Data shown START

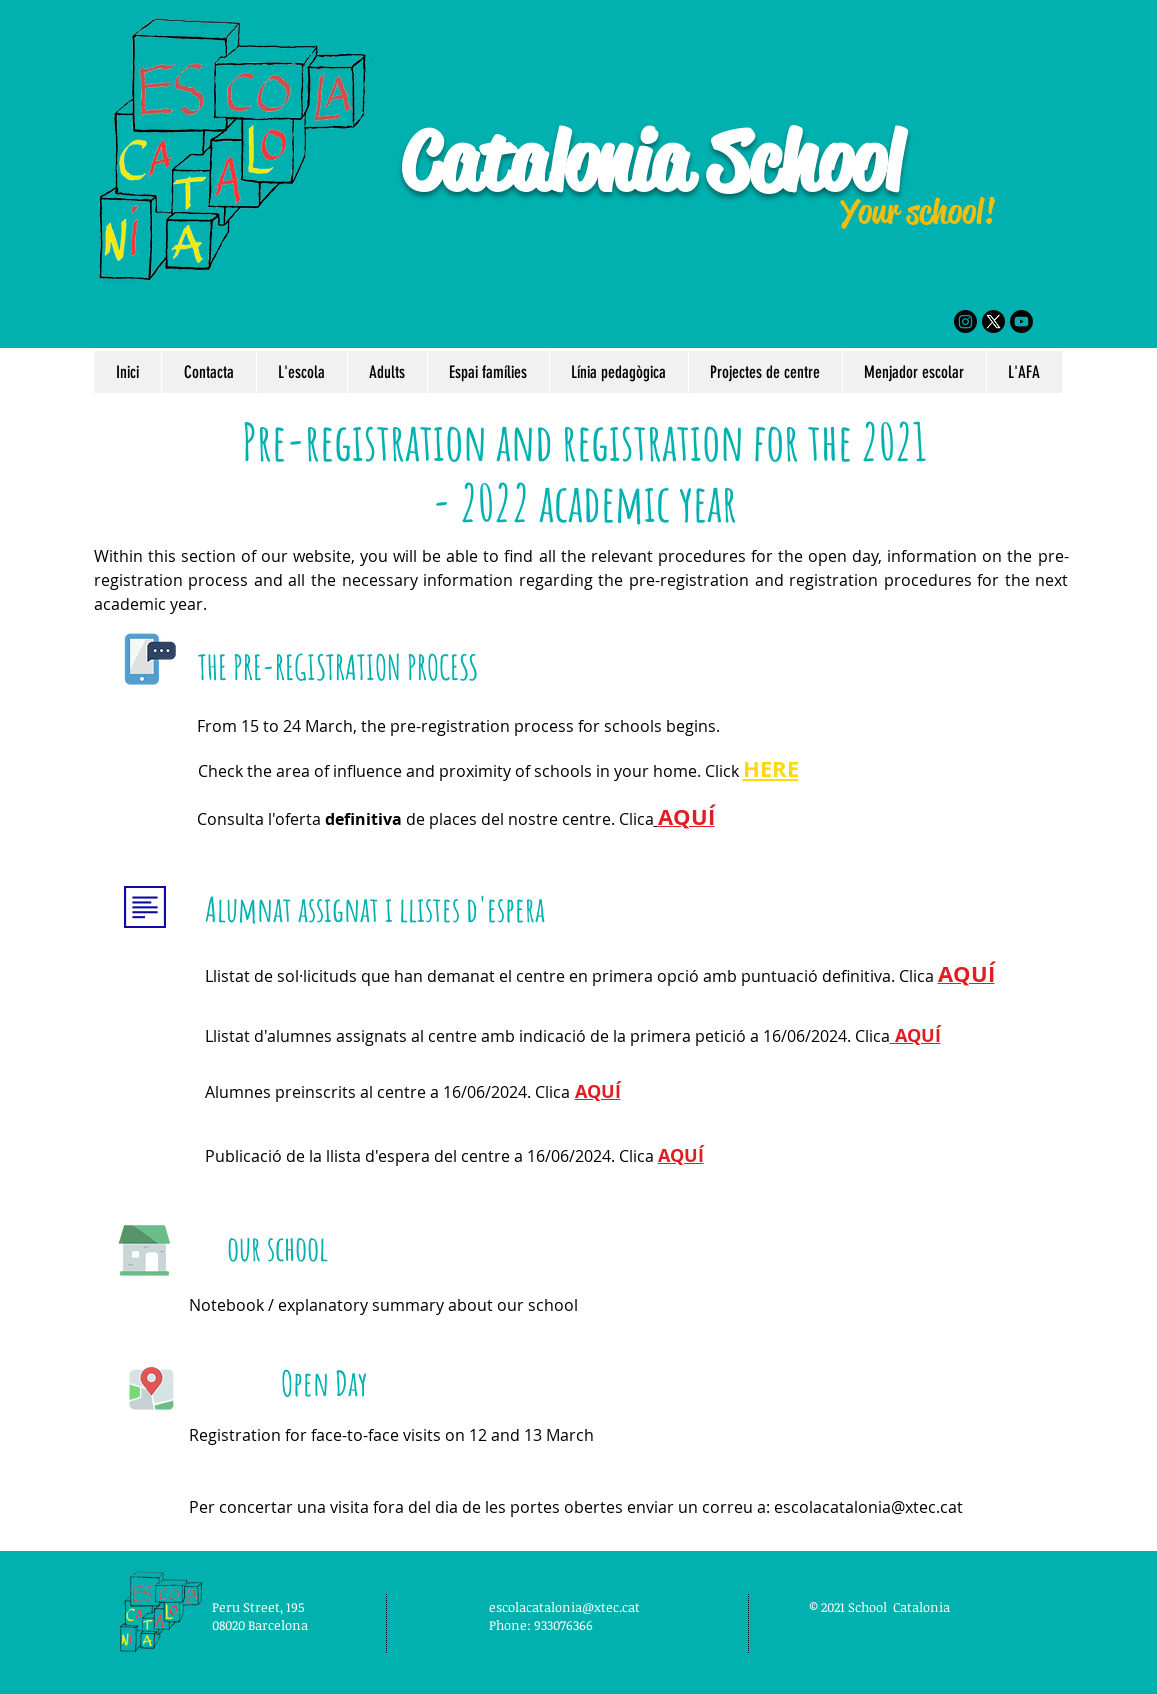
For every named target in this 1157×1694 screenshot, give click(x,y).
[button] (301, 372)
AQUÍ (915, 1035)
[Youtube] (1021, 321)
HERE (771, 768)
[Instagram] (965, 321)
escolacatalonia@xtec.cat (868, 1507)
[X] (993, 321)
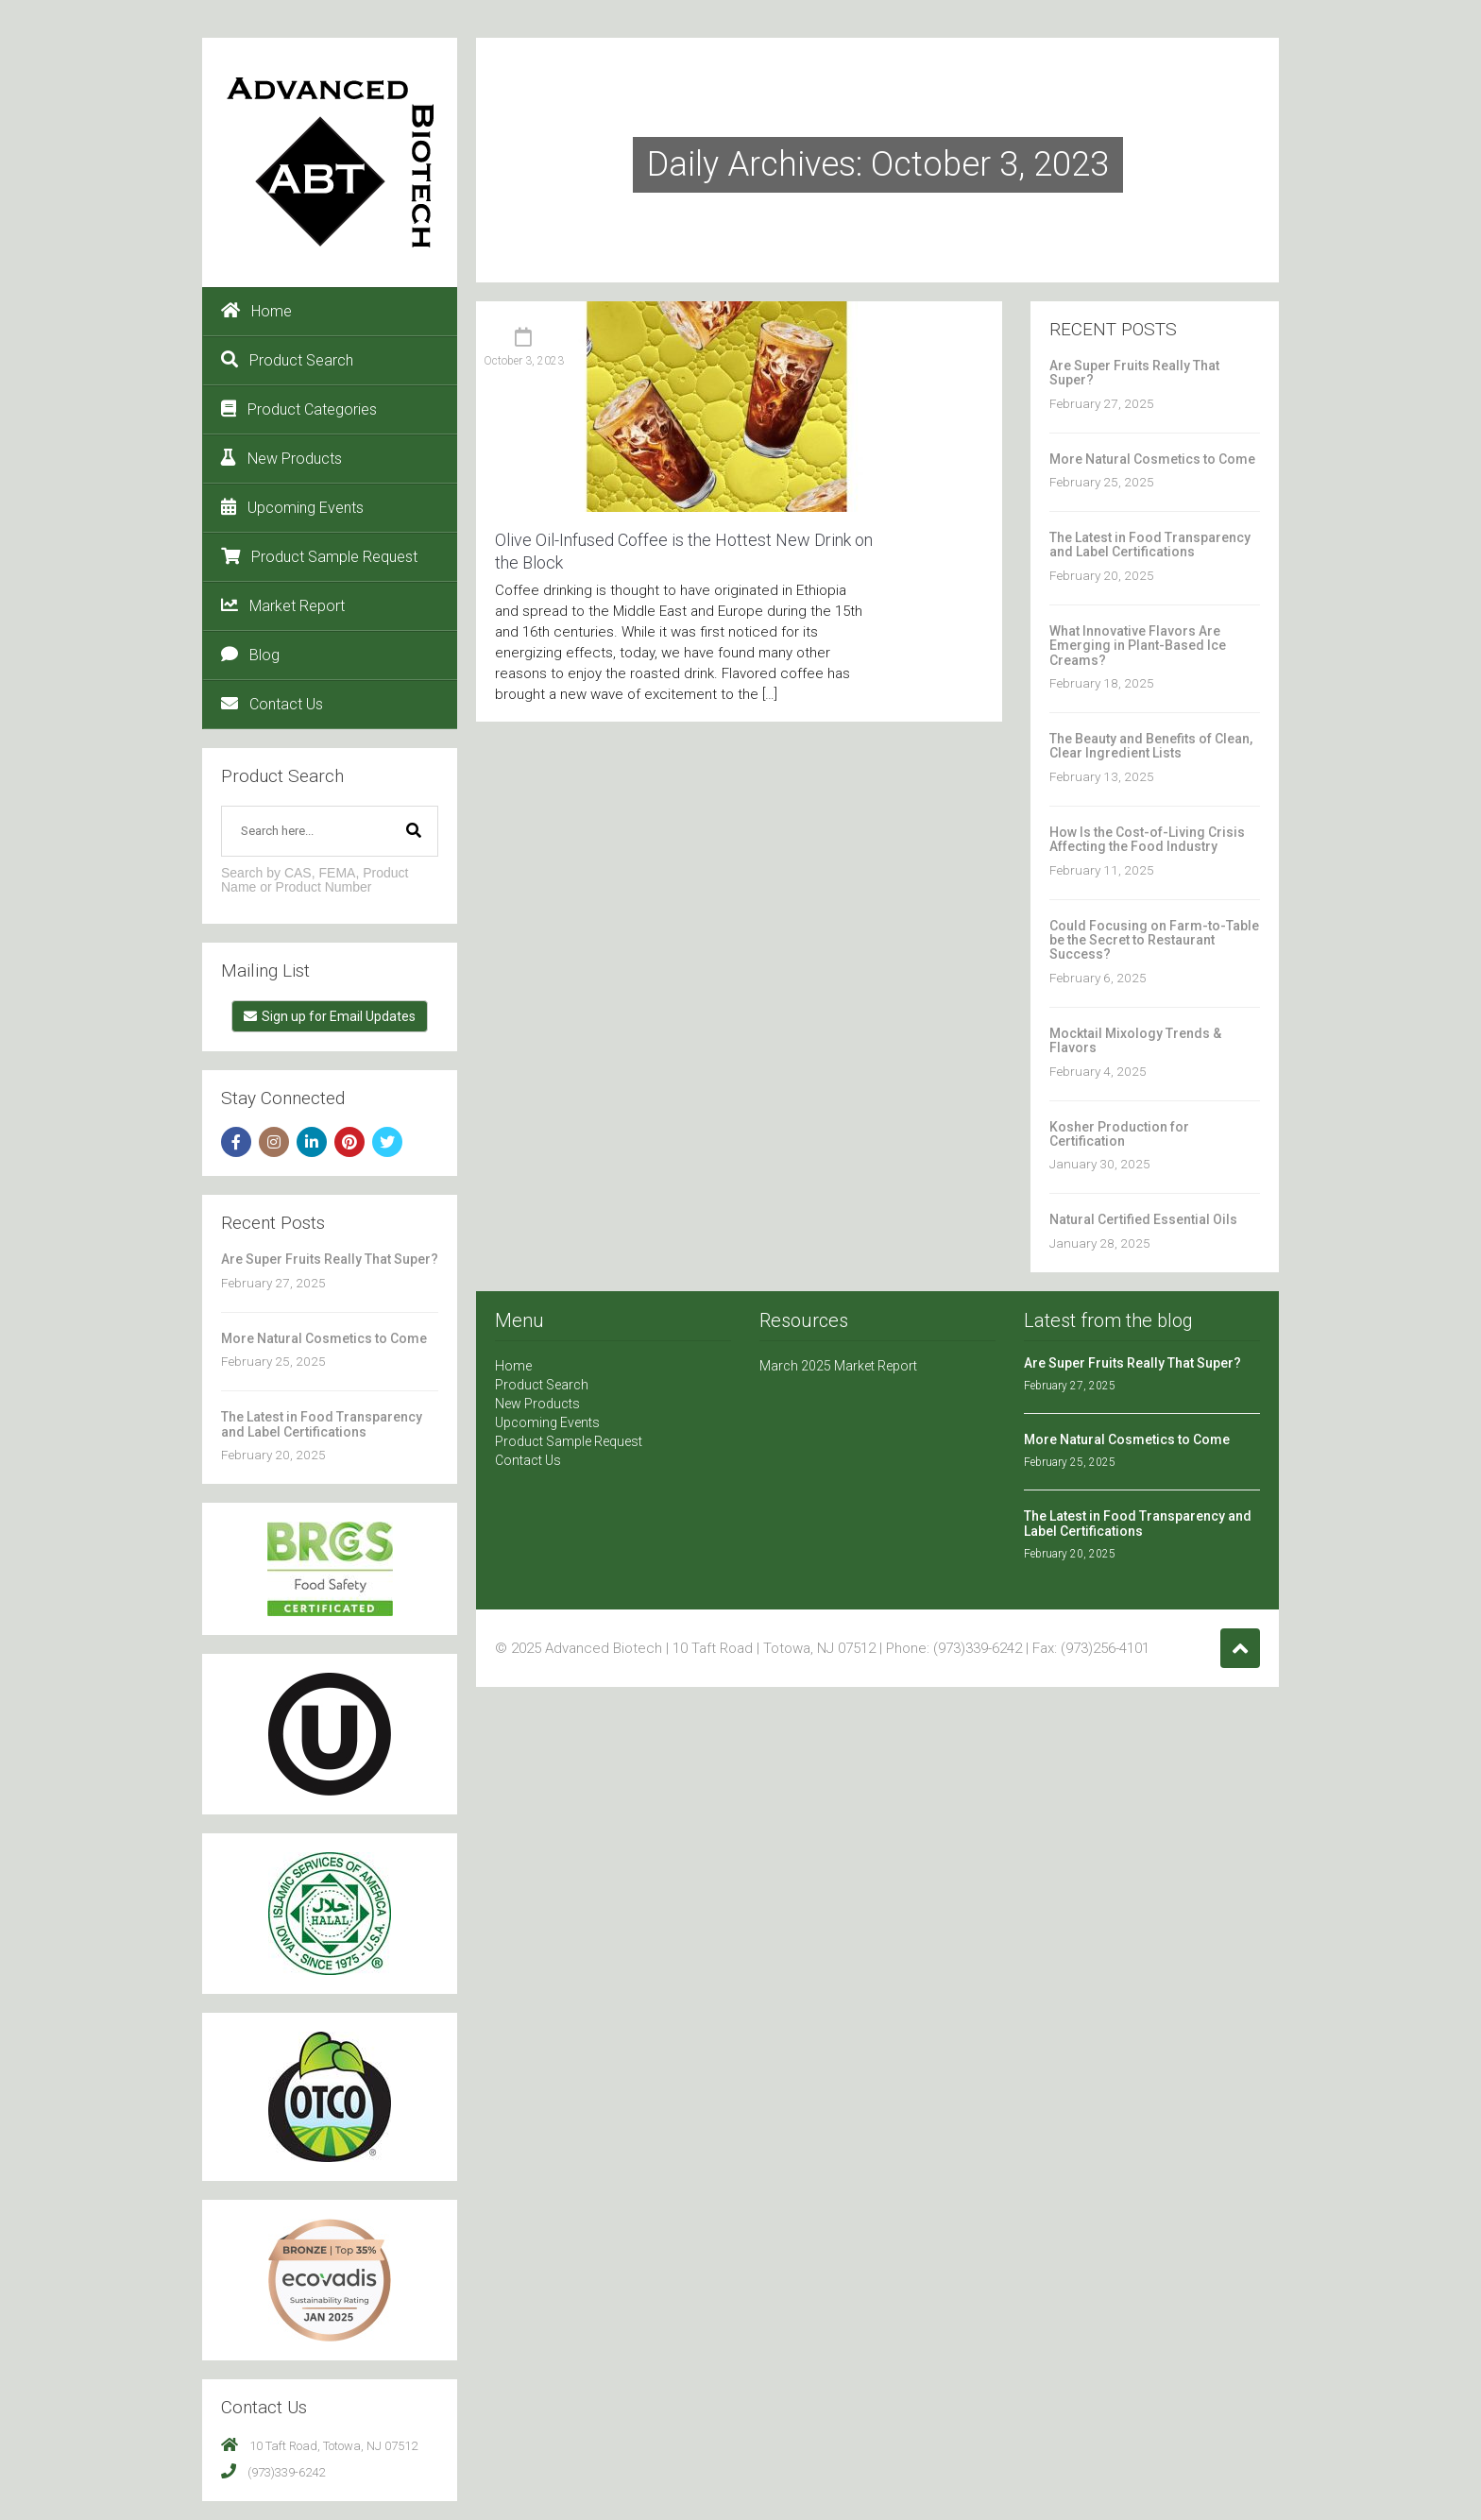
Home (256, 310)
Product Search (287, 359)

Data shown END

--- Your instructions ---
Leaving aside the images, write out every entry above exactly.

--- Written solution ---
For every named target in this 1157×1694 screenshot, give click(x,y).
[button] (301, 372)
AQUÍ (915, 1035)
[Youtube] (1021, 321)
HERE (771, 768)
[Instagram] (965, 321)
escolacatalonia@xtec.cat (868, 1507)
[X] (993, 321)
Home (256, 310)
Product Search (287, 359)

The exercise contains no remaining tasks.